Barb's Blog
As women in divorce, seeking help with divorce, and even looking forward to life after divorce, we hear a lot about maintaining healthy boundaries. The idea of boundaries always sounded so empowering to me, though I had no idea what they meant, probably because I never had any!
One day a wise woman offered a simple explanation. "Never walk into the North Wind with your coat held wide open." As a native Minnesotan, I understood immediately!
If you do not protect yourself from the harsh wind, not only can you get physically sick, you can become resentful and angry: "Why doesn't it just stop?" You can become anxious and fearful: "Will this ever end?" And when frost bite sets in, you become numb and stop feeling anything.
Setting healthy boundaries is a loving gesture and a statement about our dignity.
Many of us either don't realize our coat is open or don't realize we have the power to wrap it around ourselves. This understanding grows the more we chose to make decisions that are in our own best interest. This was very difficut for me to learn. I was taught to value everyone else's interests above my own, and if I didn't, I believed I was being terribly selfish. What a surprise to learn that when I did what was best for me, it turned out to be best for eveyone around me.
And I came to understand that boundaries are not just for physical safety, but also for our emotional, intellectual, and spiritual integrity. When someone tells you how you should or shouldn't feel, what you should or shouldn't think, or how you should or shouldn't connect with your Hgher Power, it is a boundary issue.
Creating, maintaining, and adjusting our boundaries is a life-long process and one that will protect us from whatever the North Wind and Life may blow our way.

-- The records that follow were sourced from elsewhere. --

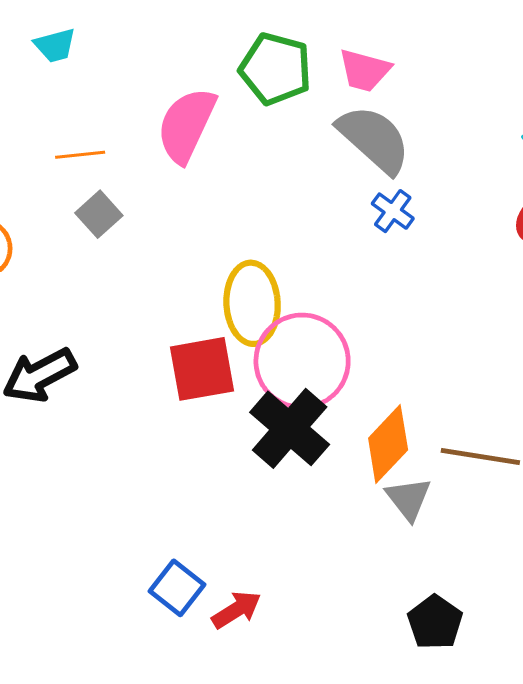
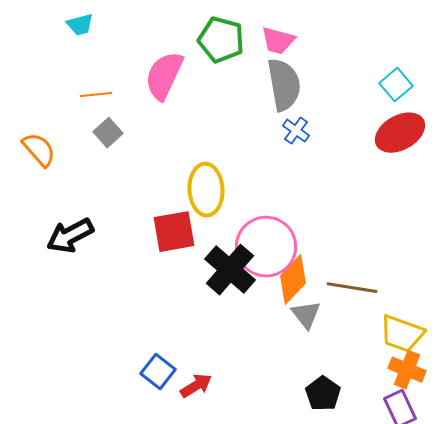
gray semicircle: (374, 139) -> (284, 85), turned 38
pink circle: (302, 361) -> (266, 247), moved

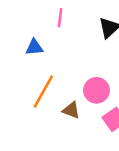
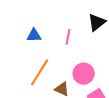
pink line: (60, 18) -> (68, 37), moved

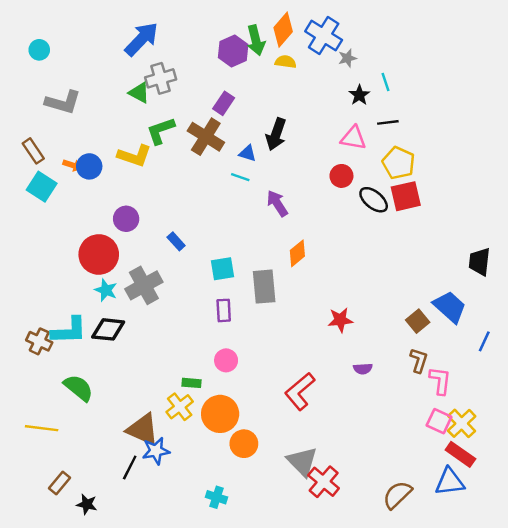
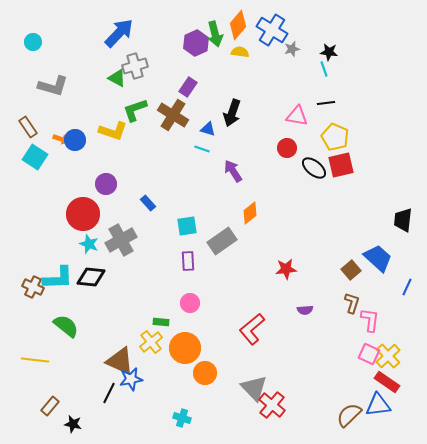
black star: (359, 95) -> (329, 52), moved, turned -30
gray rectangle: (264, 287) -> (222, 241), turned 60
brown semicircle: (397, 495) -> (349, 415), moved

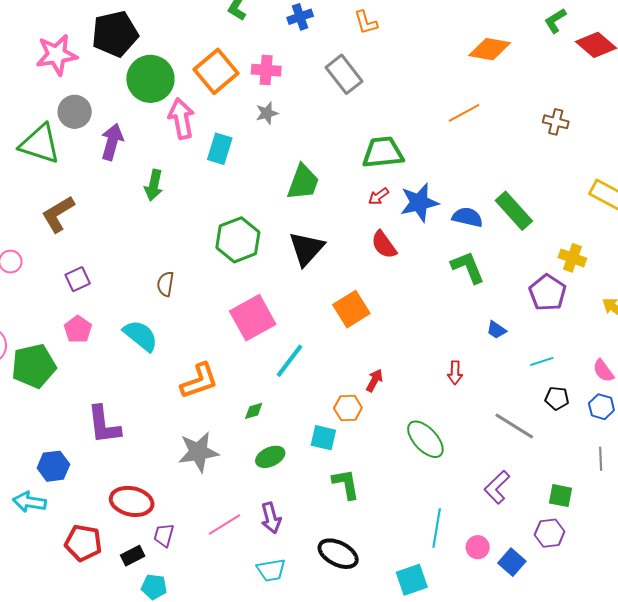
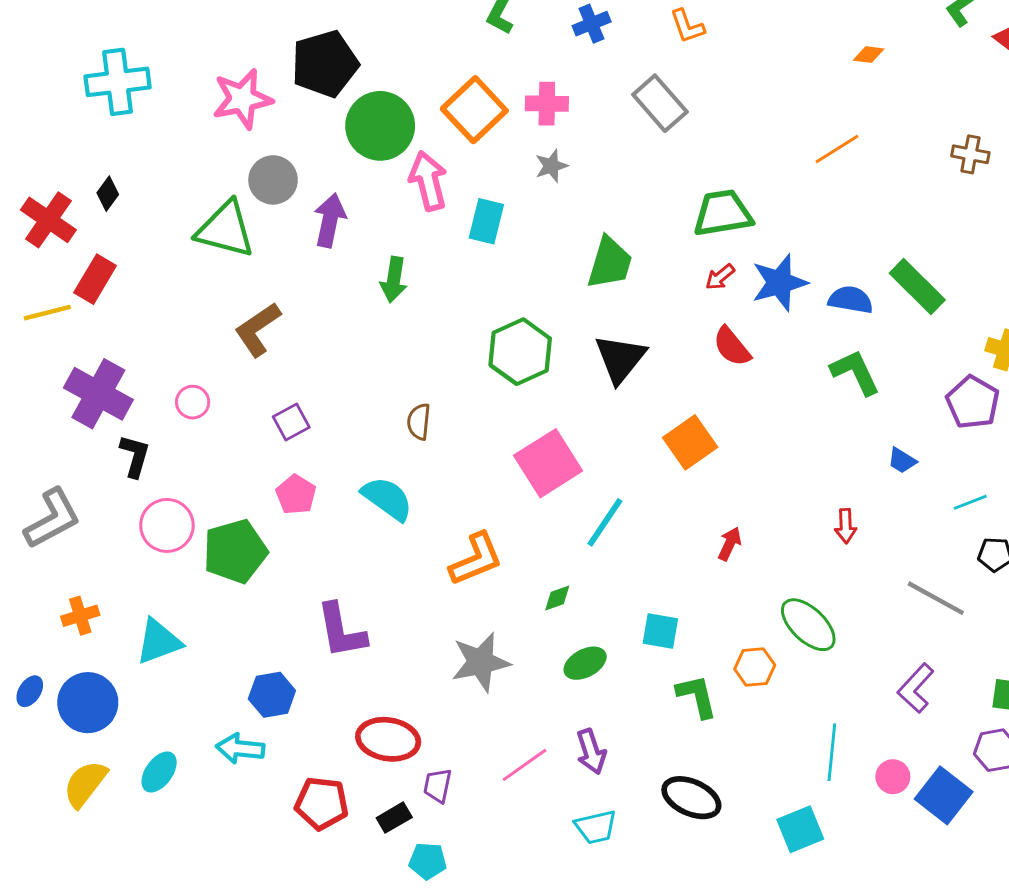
orange diamond: (490, 49) -> (869, 55), size x0.5
orange hexagon: (348, 408) -> (755, 667), moved
blue square: (512, 562) -> (944, 795), size x1.4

Suggeted Reading: Living in Your Comfort Zone by Rochelle Lerner
Suggested Support: Our Monthly Dinner & Discussions.
When women divorce and are looking for divorce support, and later wondering about life after divorce, one of the most valuable things we can do is to take time, now and then, to sit quietly and simply "be."
Sometimes it can help if we sit with a cup of tea, or a bowl of ice cream, or a pad of paper and a pen to journal any thoughts or feelings that may come along.
Recently I had an image of myself sitting alone by a campfire on a beautiful star-filled night. Next to me was the heavy backpack I'd been carrying for so long. I kept it with me always, and the times it became too heavy for me to carry - or I became too weak - I would drag it along.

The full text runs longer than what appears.